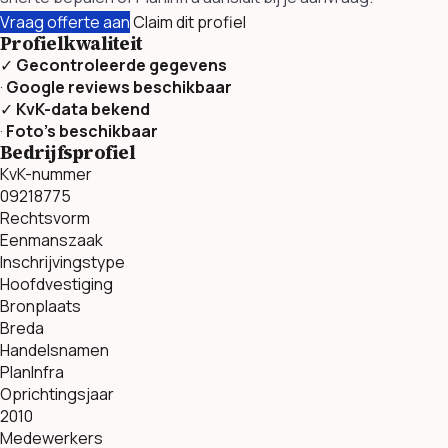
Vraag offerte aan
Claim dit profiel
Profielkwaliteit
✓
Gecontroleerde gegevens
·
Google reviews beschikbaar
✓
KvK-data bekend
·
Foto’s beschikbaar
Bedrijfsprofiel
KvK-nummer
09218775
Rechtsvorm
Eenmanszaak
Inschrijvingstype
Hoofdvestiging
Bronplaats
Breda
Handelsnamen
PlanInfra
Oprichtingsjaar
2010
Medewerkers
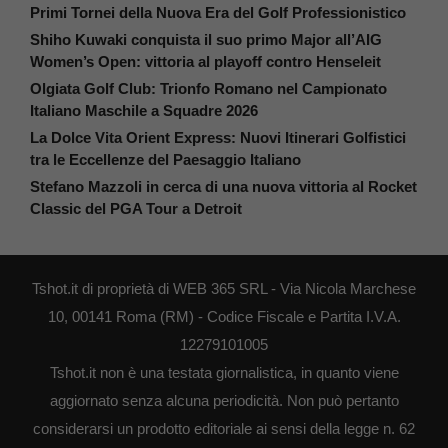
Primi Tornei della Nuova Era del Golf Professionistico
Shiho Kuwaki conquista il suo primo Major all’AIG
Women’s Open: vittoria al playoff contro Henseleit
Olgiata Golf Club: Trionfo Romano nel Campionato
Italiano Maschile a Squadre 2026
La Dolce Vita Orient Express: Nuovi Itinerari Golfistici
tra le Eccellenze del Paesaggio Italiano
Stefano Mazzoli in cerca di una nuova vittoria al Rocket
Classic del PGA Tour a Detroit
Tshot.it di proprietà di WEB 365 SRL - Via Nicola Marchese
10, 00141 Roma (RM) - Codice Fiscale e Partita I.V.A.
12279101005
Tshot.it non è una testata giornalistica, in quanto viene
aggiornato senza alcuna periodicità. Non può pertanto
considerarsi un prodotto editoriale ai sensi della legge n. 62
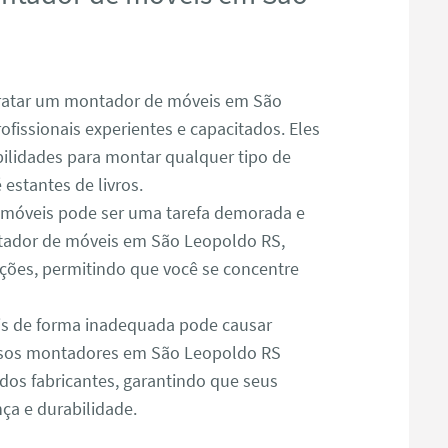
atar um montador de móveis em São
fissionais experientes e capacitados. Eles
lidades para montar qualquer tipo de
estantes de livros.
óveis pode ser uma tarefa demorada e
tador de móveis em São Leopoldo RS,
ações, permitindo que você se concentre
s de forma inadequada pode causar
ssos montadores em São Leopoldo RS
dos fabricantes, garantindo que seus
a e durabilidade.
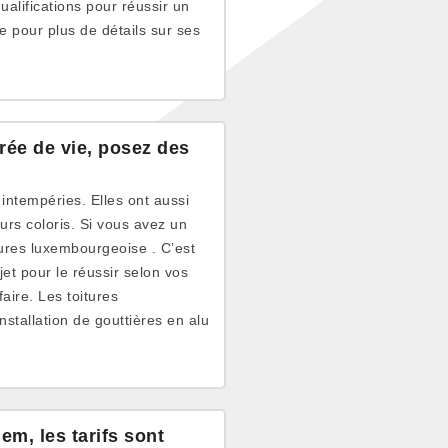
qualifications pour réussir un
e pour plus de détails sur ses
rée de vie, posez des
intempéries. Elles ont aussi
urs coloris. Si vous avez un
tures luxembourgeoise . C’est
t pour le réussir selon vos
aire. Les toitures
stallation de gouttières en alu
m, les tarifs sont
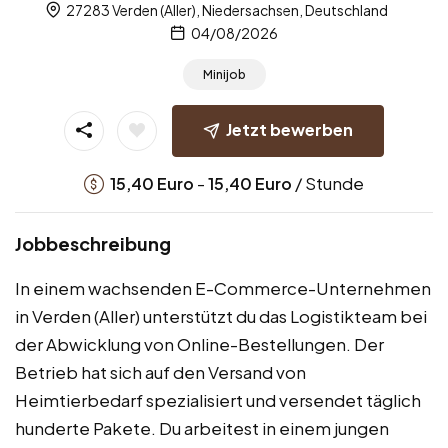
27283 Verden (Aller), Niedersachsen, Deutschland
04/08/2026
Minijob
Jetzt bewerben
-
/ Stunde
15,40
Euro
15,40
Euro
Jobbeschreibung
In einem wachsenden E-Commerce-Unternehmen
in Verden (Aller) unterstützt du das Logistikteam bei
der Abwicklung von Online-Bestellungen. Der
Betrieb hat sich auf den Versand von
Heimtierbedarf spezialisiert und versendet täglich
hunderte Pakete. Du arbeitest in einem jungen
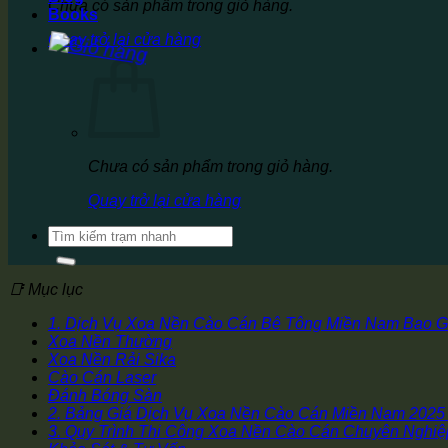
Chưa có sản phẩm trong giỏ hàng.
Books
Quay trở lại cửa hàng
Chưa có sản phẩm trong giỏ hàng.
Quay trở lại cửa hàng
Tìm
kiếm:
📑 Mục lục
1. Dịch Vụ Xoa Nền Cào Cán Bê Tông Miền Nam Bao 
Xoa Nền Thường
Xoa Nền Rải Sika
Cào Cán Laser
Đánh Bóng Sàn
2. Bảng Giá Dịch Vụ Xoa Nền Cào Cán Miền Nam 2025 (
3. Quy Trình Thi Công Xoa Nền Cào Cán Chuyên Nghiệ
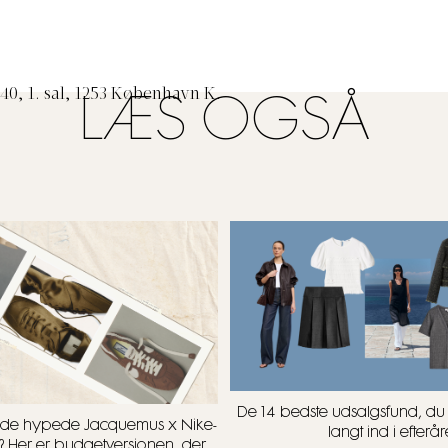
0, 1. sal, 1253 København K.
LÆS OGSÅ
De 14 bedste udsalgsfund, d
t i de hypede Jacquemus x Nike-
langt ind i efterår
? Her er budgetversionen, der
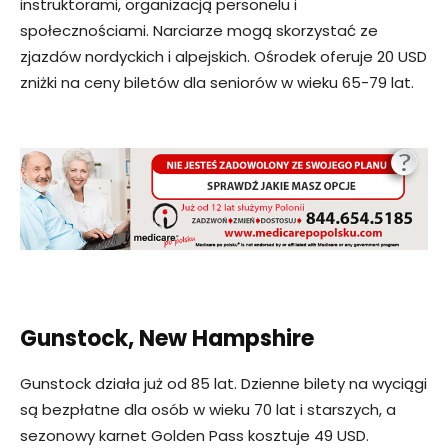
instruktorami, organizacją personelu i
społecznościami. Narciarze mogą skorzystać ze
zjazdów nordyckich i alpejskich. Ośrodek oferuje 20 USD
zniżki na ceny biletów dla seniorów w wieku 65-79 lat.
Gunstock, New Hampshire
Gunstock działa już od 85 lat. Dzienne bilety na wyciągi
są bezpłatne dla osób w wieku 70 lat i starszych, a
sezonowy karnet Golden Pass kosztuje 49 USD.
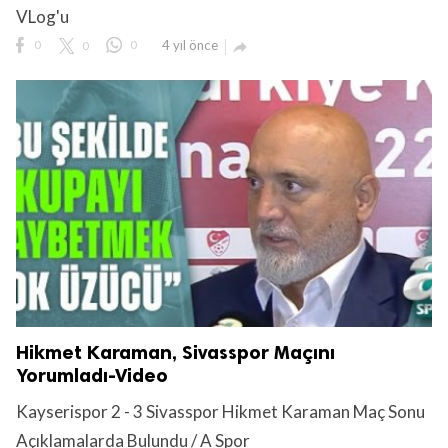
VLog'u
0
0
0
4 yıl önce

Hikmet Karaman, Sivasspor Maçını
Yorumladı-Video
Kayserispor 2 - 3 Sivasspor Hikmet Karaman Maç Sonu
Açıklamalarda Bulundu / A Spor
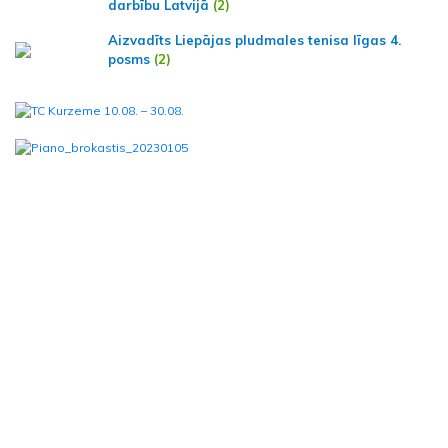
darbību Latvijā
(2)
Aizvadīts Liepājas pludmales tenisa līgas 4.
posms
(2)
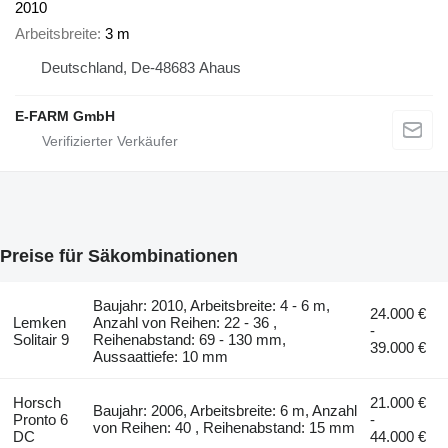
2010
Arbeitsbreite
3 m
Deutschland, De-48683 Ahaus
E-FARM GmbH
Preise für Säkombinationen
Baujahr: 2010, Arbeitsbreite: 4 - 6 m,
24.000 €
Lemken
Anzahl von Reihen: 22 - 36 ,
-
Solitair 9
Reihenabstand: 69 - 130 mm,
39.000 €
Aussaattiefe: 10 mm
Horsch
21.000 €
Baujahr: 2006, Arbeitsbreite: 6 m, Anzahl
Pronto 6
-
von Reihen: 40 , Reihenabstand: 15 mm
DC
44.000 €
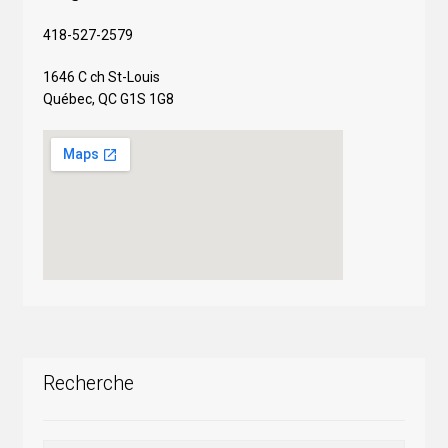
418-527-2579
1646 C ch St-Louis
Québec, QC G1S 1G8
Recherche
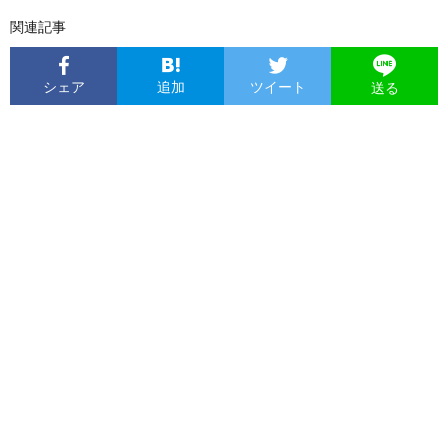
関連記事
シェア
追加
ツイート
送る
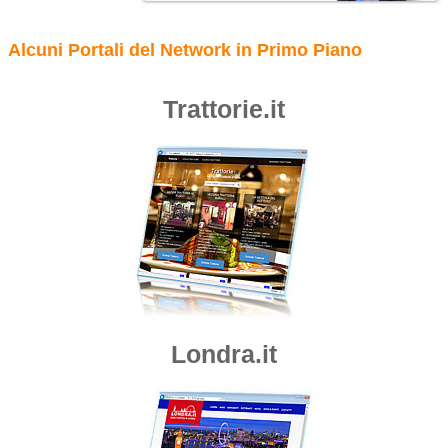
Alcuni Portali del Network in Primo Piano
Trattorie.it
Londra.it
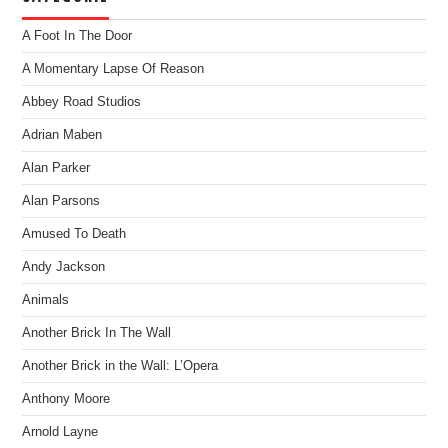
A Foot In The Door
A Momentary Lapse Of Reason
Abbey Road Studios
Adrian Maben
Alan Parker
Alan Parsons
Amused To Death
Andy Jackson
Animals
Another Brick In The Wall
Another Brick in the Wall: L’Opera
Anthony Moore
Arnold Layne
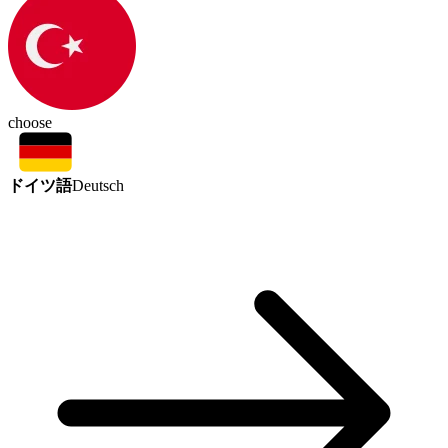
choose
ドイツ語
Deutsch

What to produce ::
Within the listing above, extract exactly the lines that run from the one containing "Bedrijfsprofiel" through the one containing "óveis pode ser uma tarefa demorada e", excluding any pictures.

Finished exercise ::
Bedrijfsprofiel
KvK-nummer
09218775
Rechtsvorm
Eenmanszaak
Inschrijvingstype
Hoofdvestiging
Bronplaats
Breda
Handelsnamen
PlanInfra
Oprichtingsjaar
2010
Medewerkers
Primi Tornei della Nuova Era del Golf Professionistico
Shiho Kuwaki conquista il suo primo Major all’AIG
Women’s Open: vittoria al playoff contro Henseleit
Olgiata Golf Club: Trionfo Romano nel Campionato
Italiano Maschile a Squadre 2026
La Dolce Vita Orient Express: Nuovi Itinerari Golfistici
tra le Eccellenze del Paesaggio Italiano
Stefano Mazzoli in cerca di una nuova vittoria al Rocket
Classic del PGA Tour a Detroit
Tshot.it di proprietà di WEB 365 SRL - Via Nicola Marchese
10, 00141 Roma (RM) - Codice Fiscale e Partita I.V.A.
12279101005
Tshot.it non è una testata giornalistica, in quanto viene
aggiornato senza alcuna periodicità. Non può pertanto
considerarsi un prodotto editoriale ai sensi della legge n. 62
atar um montador de móveis em São
fissionais experientes e capacitados. Eles
lidades para montar qualquer tipo de
estantes de livros.
óveis pode ser uma tarefa demorada e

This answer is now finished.